A: Well you know that a rocket works using Newton's third law. Propellant goes one way, and the reactionary force propels the rocket in the opposite direction. This means that anything that is able to direct a force that is greater than that of the rocket's weight at any given moment is able to propel a rocket off the ground. Including any type of gas that may or may not be a product of combustion. For example, you can make a simple, yet effective, hobby rocket by pouring liquid nitrogen into a bottle of water.

Hydrogen -- a light and extremely powerful rocket propellant -- has the lowest molecular weight of any known substance and burns with extreme intensity (5,500°F). In combination with an oxidizer such as liquid oxygen, liquid hydrogen yields the highest specific impulse, or efficiency in relation to the amount of propellant consumed, of any known rocket propellant.

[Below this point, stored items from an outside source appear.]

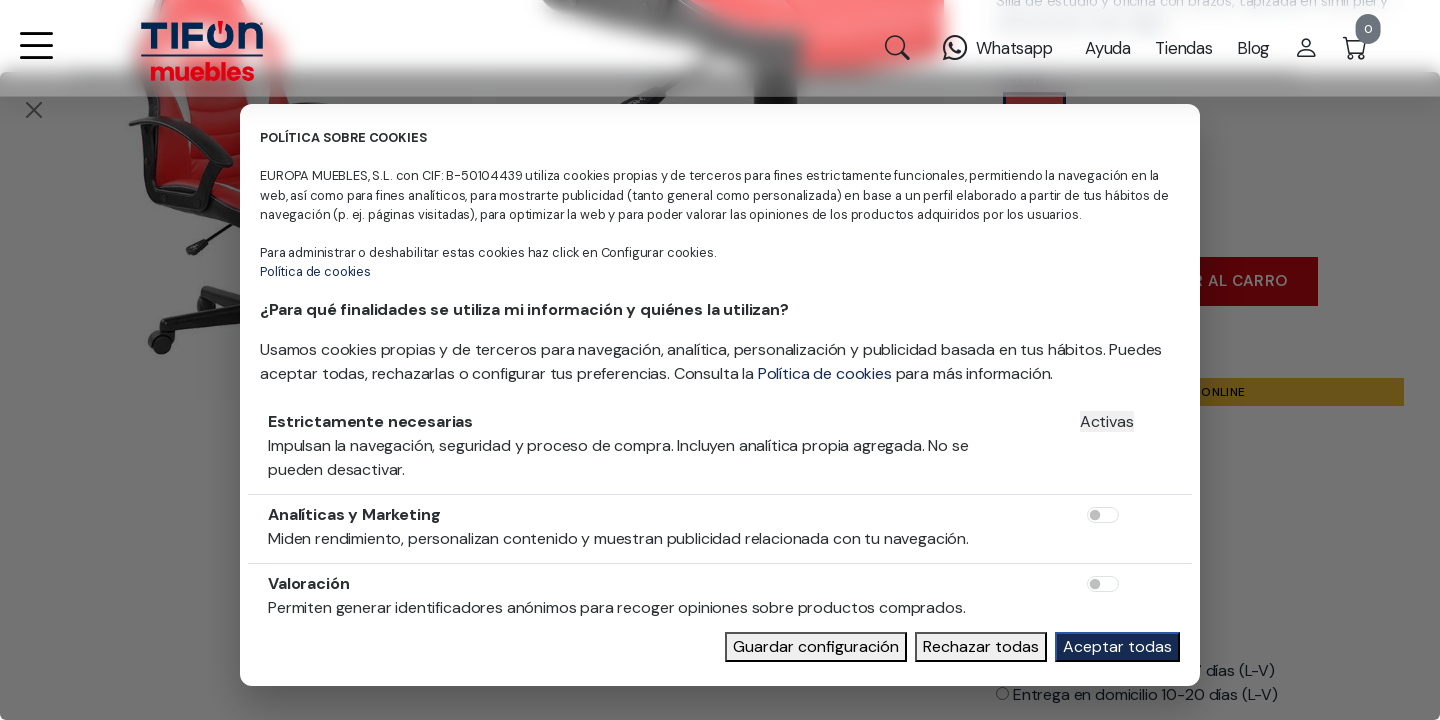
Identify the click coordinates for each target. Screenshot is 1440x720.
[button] (36, 58)
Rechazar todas (981, 646)
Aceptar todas (1117, 646)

Combustion is most preferred as this means more efficiency and higher thrust per weight unit.
A type of rocket thruster is a cold gas thruster. This is just a pressurized gas that is released from a small nozzle, at high velocity. Cold gas thrusters could theoretically provide the thrust that's required for sustained flight, but is not used due to efficiency concerns .

As opposed to traditional rocket engines, a cold gas thruster does not house any combustion and therefore has lower thrust and efficiency compared to conventional monopropellant and bipropellant rocket engines.
Problem is, that compressing gases take up a lot of energy. And there's also solid fuel sources. NASA uses solid rocket boosters as they have a lower specific impulse. Which means it burns highly energetically in a very short amount of time.

In a nutshell, combustion is used as opposed to any other form of propellant is because this allows for more thrust per kilogram of fuel. As for the part about "contribution of burning gas to the rocket's momentum", there is no such thing. It's all about efficiency.